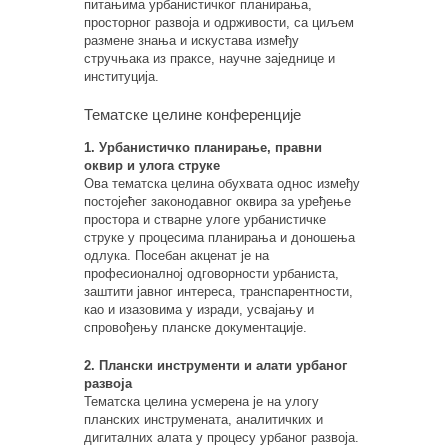
питањима урбанистичког планирања,
просторног развоја и одрживости, са циљем
размене знања и искустава између
стручњака из праксе, научне заједнице и
институција.
Тематске целине конференције
1. Урбанистичко планирање, правни
оквир и улога струке
Ова тематска целина обухвата однос између
постојећег законодавног оквира за уређење
простора и стварне улоге урбанистичке
струке у процесима планирања и доношења
одлука. Посебан акценат је на
професионалној одговорности урбаниста,
заштити јавног интереса, транспарентности,
као и изазовима у изради, усвајању и
спровођењу планске документације.
2. Плански инструменти и алати урбаног
развоја
Тематска целина усмерена је на улогу
планских инструмената, аналитичких и
дигиталних алата у процесу урбаног развоја.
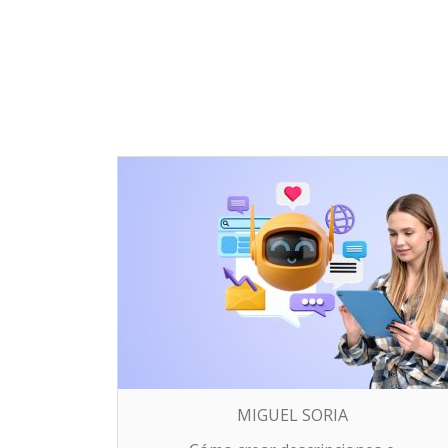
MIGUEL SORIA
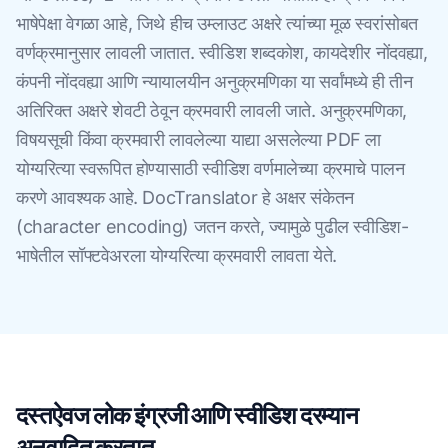
भाषेपेक्षा वेगळा आहे, जिथे हीच उम्लाउट अक्षरे त्यांच्या मूळ स्वरांसोबत
वर्णक्रमानुसार लावली जातात. स्वीडिश शब्दकोश, कायदेशीर नोंदवह्या,
कंपनी नोंदवह्या आणि न्यायालयीन अनुक्रमणिका या सर्वांमध्ये ही तीन
अतिरिक्त अक्षरे शेवटी ठेवून क्रमवारी लावली जाते. अनुक्रमणिका,
विषयसूची किंवा क्रमवारी लावलेल्या याद्या असलेल्या PDF ला
योग्यरित्या स्वरूपित होण्यासाठी स्वीडिश वर्णमालेच्या क्रमाचे पालन
करणे आवश्यक आहे. DocTranslator हे अक्षर संकेतन
(character encoding) जतन करते, ज्यामुळे पुढील स्वीडिश-
भाषेतील सॉफ्टवेअरला योग्यरित्या क्रमवारी लावता येते.
दस्तऐवज लोक इंग्रजी आणि स्वीडिश दरम्यान
अनुवादित करतात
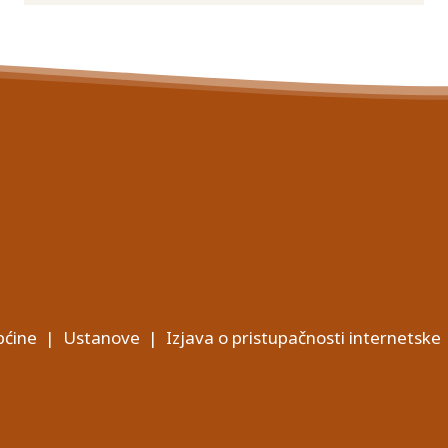
ćine
|
Ustanove
|
Izjava o pristupačnosti internetske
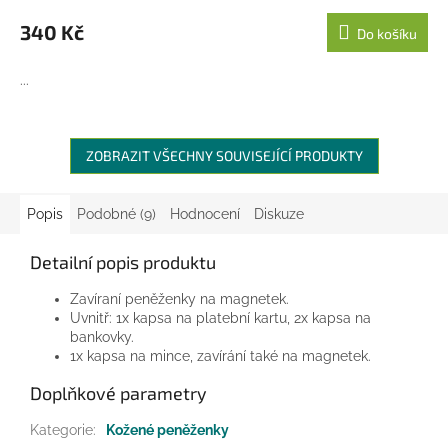
340 Kč
Do košíku
...
ZOBRAZIT VŠECHNY SOUVISEJÍCÍ PRODUKTY
Popis
Podobné (9)
Hodnocení
Diskuze
Detailní popis produktu
Zavíraní peněženky na magnetek.
Uvnitř: 1x kapsa na platební kartu, 2x kapsa na
bankovky.
1x kapsa na mince, zavírání také na magnetek.
Doplňkové parametry
Kategorie
:
Kožené peněženky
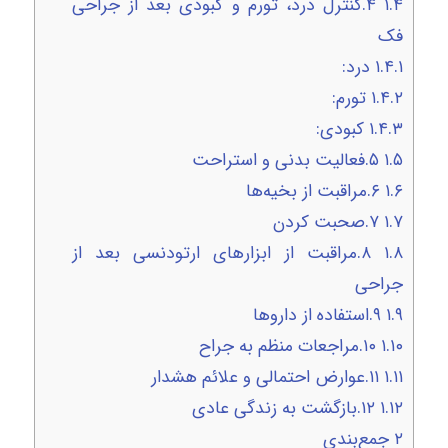
۱.۴
۴.کنترل درد، تورم و کبودی بعد از جراحی
فک
۱.۴.۱
درد:
۱.۴.۲
تورم:
۱.۴.۳
کبودی:
۱.۵
۵.فعالیت بدنی و استراحت
۱.۶
۶.مراقبت از بخیه‌ها
۱.۷
۷.صحبت کردن
۱.۸
۸.مراقبت از ابزارهای ارتودنسی بعد از
جراحی
۱.۹
۹.استفاده از داروها
۱.۱۰
۱۰.مراجعات منظم به جراح
۱.۱۱
۱۱.عوارض احتمالی و علائم هشدار
۱.۱۲
۱۲.بازگشت به زندگی عادی
۲
جمع‌بندی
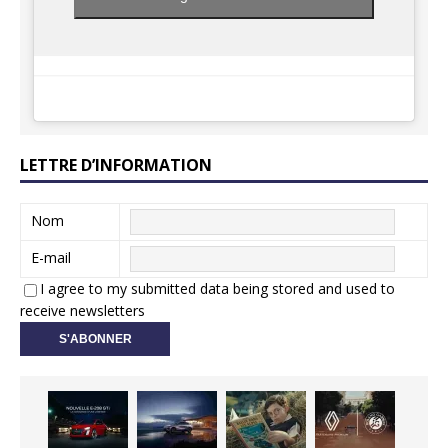
LETTRE D’INFORMATION
Nom
E-mail
I agree to my submitted data being stored and used to
receive newsletters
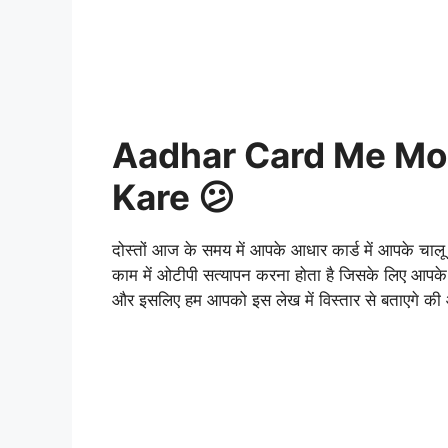
Aadhar Card Me Mob
Kare 😕
दोस्तों आज के समय में आपके आधार कार्ड में आपके चाल
काम में ओटीपी सत्यापन करना होता है जिसके लिए आपक
और इसलिए हम आपको इस लेख में विस्तार से बताएगे की आध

* * * * *

**Task directions**
If pictures appear in the data, omit them and copy all other parts exactly.

**Response to this task**
питањима урбанистичког планирања,
просторног развоја и одрживости, са циљем
размене знања и искустава између
стручњака из праксе, научне заједнице и
институција.
Тематске целине конференције
1. Урбанистичко планирање, правни
оквир и улога струке
Ова тематска целина обухвата однос између
постојећег законодавног оквира за уређење
простора и стварне улоге урбанистичке
струке у процесима планирања и доношења
одлука. Посебан акценат је на
професионалној одговорности урбаниста,
заштити јавног интереса, транспарентности,
као и изазовима у изради, усвајању и
спровођењу планске документације.
2. Плански инструменти и алати урбаног
развоја
Тематска целина усмерена је на улогу
планских инструмената, аналитичких и
дигиталних алата у процесу урбаног развоја.
MIGUEL SORIA
भाषेपेक्षा वेगळा आहे, जिथे हीच उम्लाउट अक्षरे त्यांच्या मूळ स्वरांसोबत
वर्णक्रमानुसार लावली जातात. स्वीडिश शब्दकोश, कायदेशीर नोंदवह्या,
कंपनी नोंदवह्या आणि न्यायालयीन अनुक्रमणिका या सर्वांमध्ये ही तीन
अतिरिक्त अक्षरे शेवटी ठेवून क्रमवारी लावली जाते. अनुक्रमणिका,
विषयसूची किंवा क्रमवारी लावलेल्या याद्या असलेल्या PDF ला
योग्यरित्या स्वरूपित होण्यासाठी स्वीडिश वर्णमालेच्या क्रमाचे पालन
करणे आवश्यक आहे. DocTranslator हे अक्षर संकेतन
(character encoding) जतन करते, ज्यामुळे पुढील स्वीडिश-
भाषेतील सॉफ्टवेअरला योग्यरित्या क्रमवारी लावता येते.
दस्तऐवज लोक इंग्रजी आणि स्वीडिश दरम्यान
अनुवादित करतात
ćine
|
Ustanove
|
Izjava o pristupačnosti internetske
340 Kč
Do košíku
...
ZOBRAZIT VŠECHNY SOUVISEJÍCÍ PRODUKTY
Popis
Podobné (9)
Hodnocení
Diskuze
Detailní popis produktu
Zavíraní peněženky na magnetek.
Uvnitř: 1x kapsa na platební kartu, 2x kapsa na
bankovky.
1x kapsa na mince, zavírání také na magnetek.
Doplňkové parametry
Kategorie
:
Kožené peněženky
۱.۴
۴.کنترل درد، تورم و کبودی بعد از جراحی
فک
۱.۴.۱
درد:
۱.۴.۲
تورم:
۱.۴.۳
کبودی:
۱.۵
۵.فعالیت بدنی و استراحت
۱.۶
۶.مراقبت از بخیه‌ها
۱.۷
۷.صحبت کردن
۱.۸
۸.مراقبت از ابزارهای ارتودنسی بعد از
جراحی
۱.۹
۹.استفاده از داروها
۱.۱۰
۱۰.مراجعات منظم به جراح
۱.۱۱
۱۱.عوارض احتمالی و علائم هشدار
۱.۱۲
۱۲.بازگشت به زندگی عادی
۲
جمع‌بندی
LETTRE D’INFORMATION
Nom
E-mail
I agree to my submitted data being stored and used to
receive newsletters
Aadhar Card Me Mob
Kare 😕
दोस्तों आज के समय में आपके आधार कार्ड में आपके चाल
काम में ओटीपी सत्यापन करना होता है जिसके लिए आपक
और इसलिए हम आपको इस लेख में विस्तार से बताएगे की आध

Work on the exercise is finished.